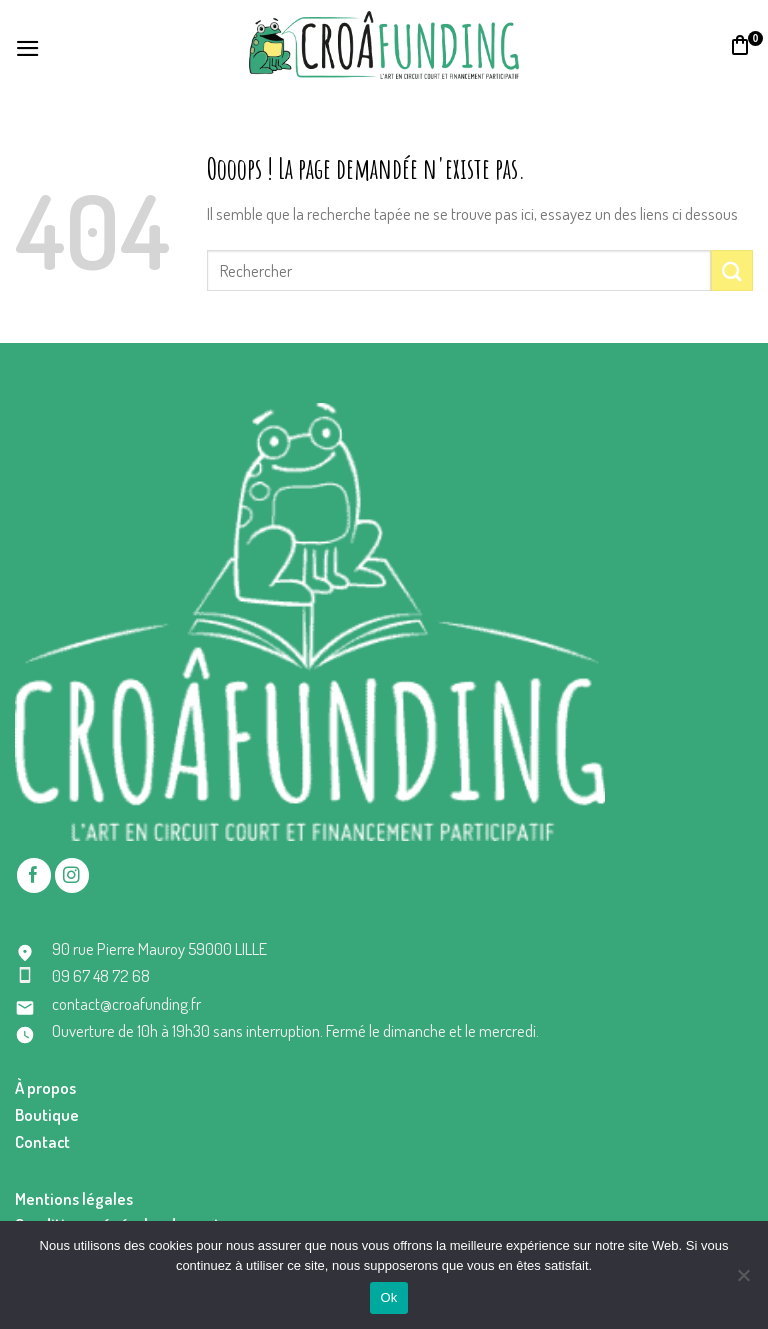  I want to click on Contact, so click(42, 1141).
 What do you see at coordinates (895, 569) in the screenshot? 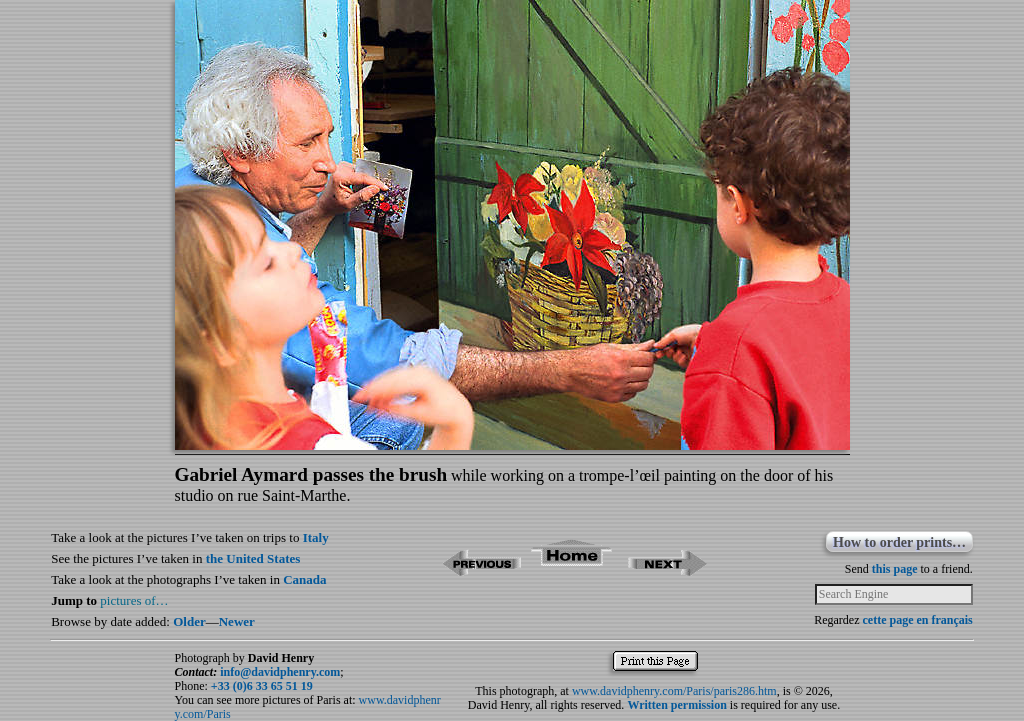
I see `this page` at bounding box center [895, 569].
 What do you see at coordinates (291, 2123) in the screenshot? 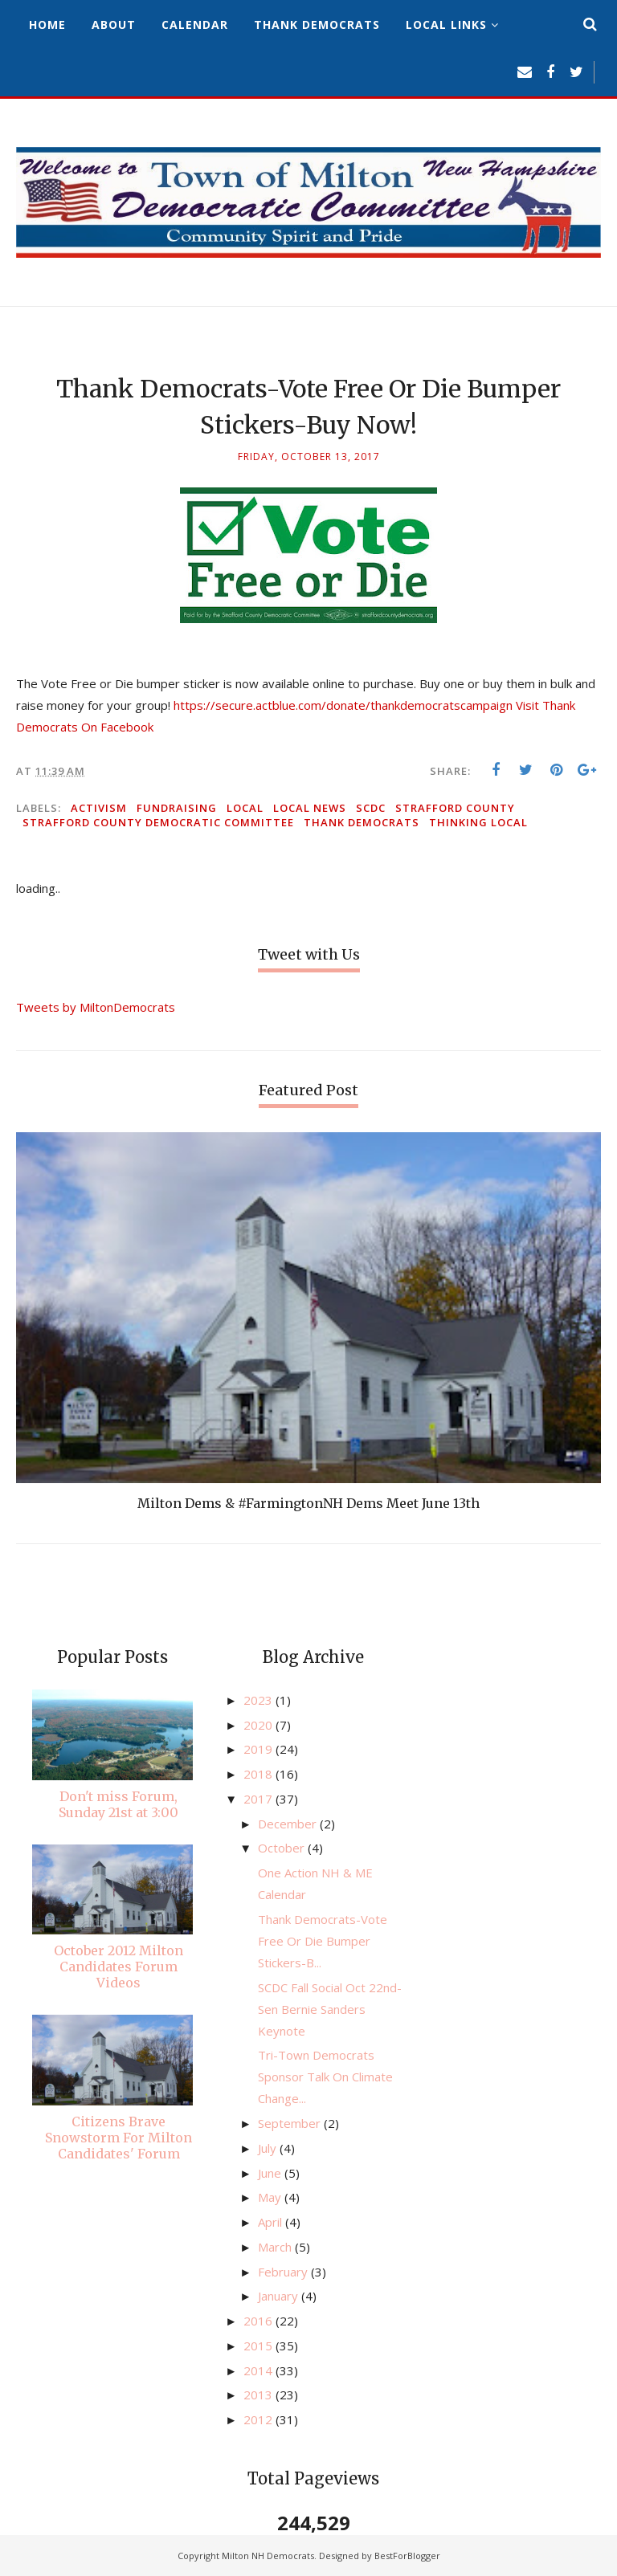
I see `September` at bounding box center [291, 2123].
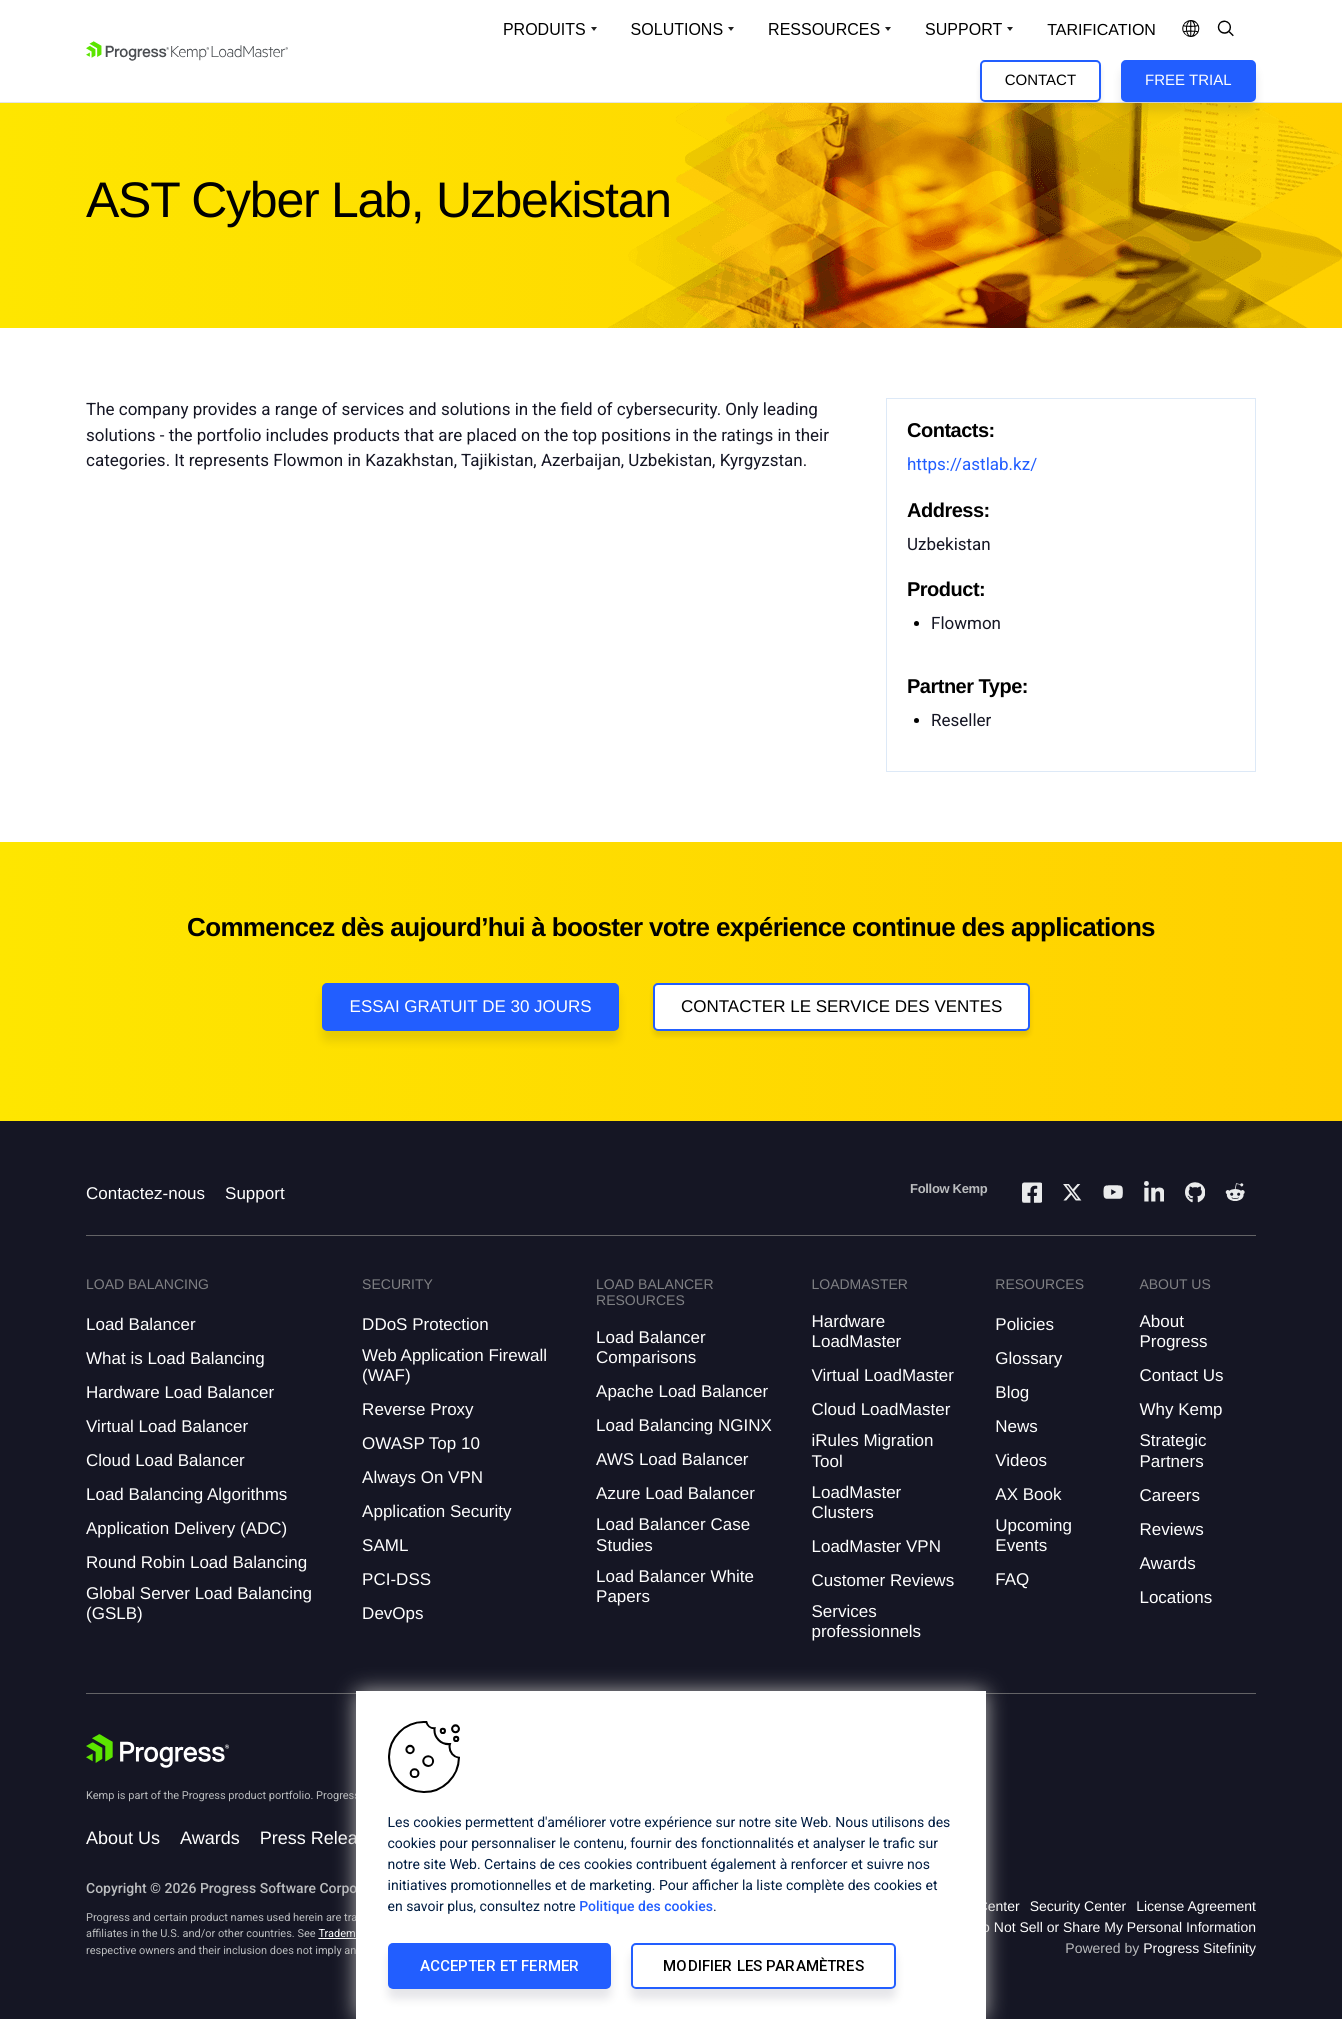 Image resolution: width=1342 pixels, height=2019 pixels. What do you see at coordinates (175, 1358) in the screenshot?
I see `What is Load Balancing` at bounding box center [175, 1358].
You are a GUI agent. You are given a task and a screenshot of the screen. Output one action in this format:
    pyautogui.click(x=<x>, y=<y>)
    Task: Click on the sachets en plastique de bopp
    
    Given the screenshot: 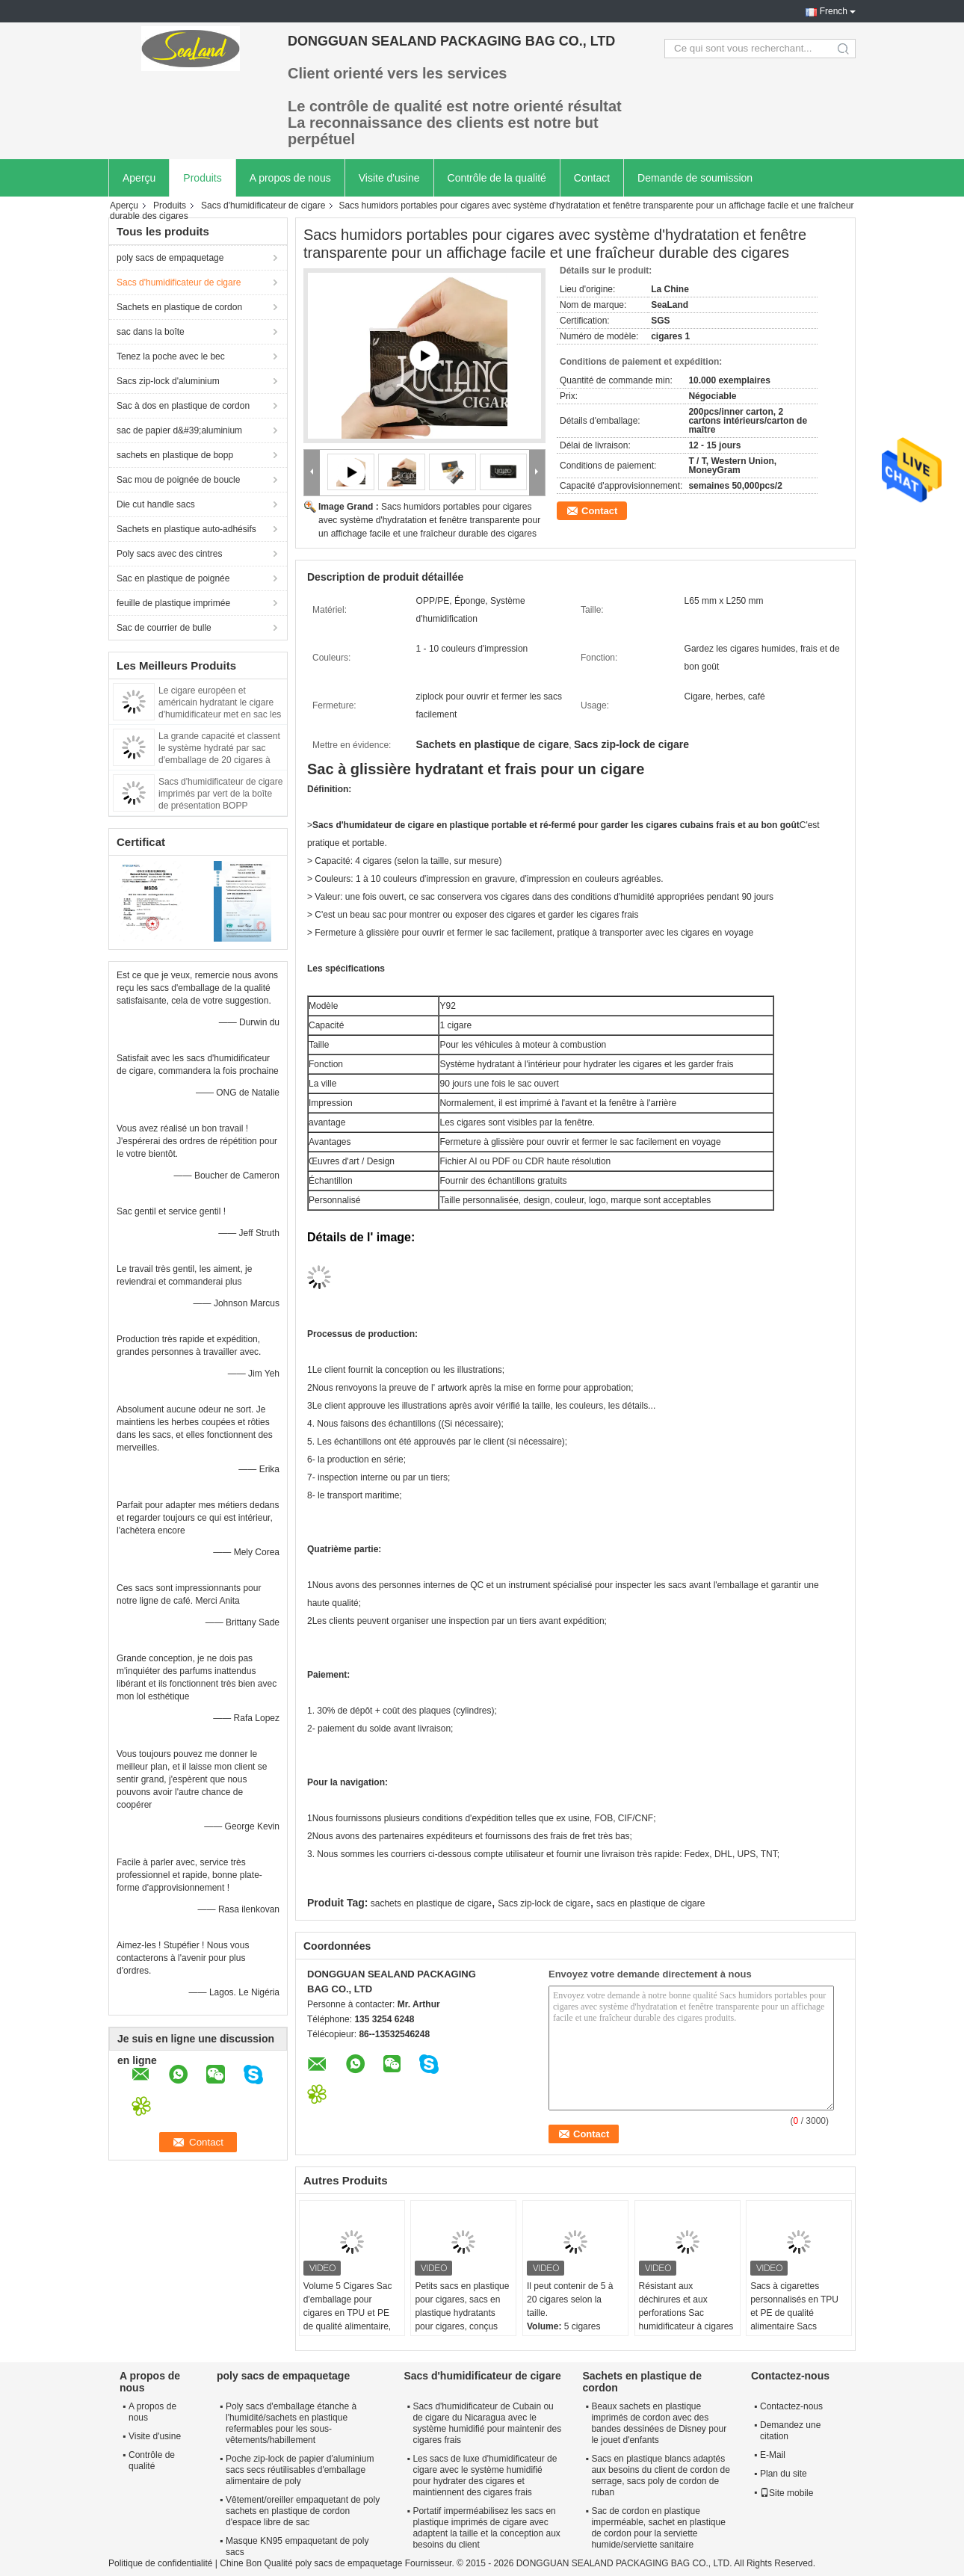 What is the action you would take?
    pyautogui.click(x=175, y=455)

**Action item:** In the entries above, the lines between the one holding "You are a GUI" and the one holding "Task: Click on", inclusive, are to be printed exactly as written, and those alone.

**The answer:**
You are a GUI agent. You are given a task and a screenshot of the screen. Output one action in this format:
    pyautogui.click(x=<x>, y=<y>)
    Task: Click on the sachets en plastique de bopp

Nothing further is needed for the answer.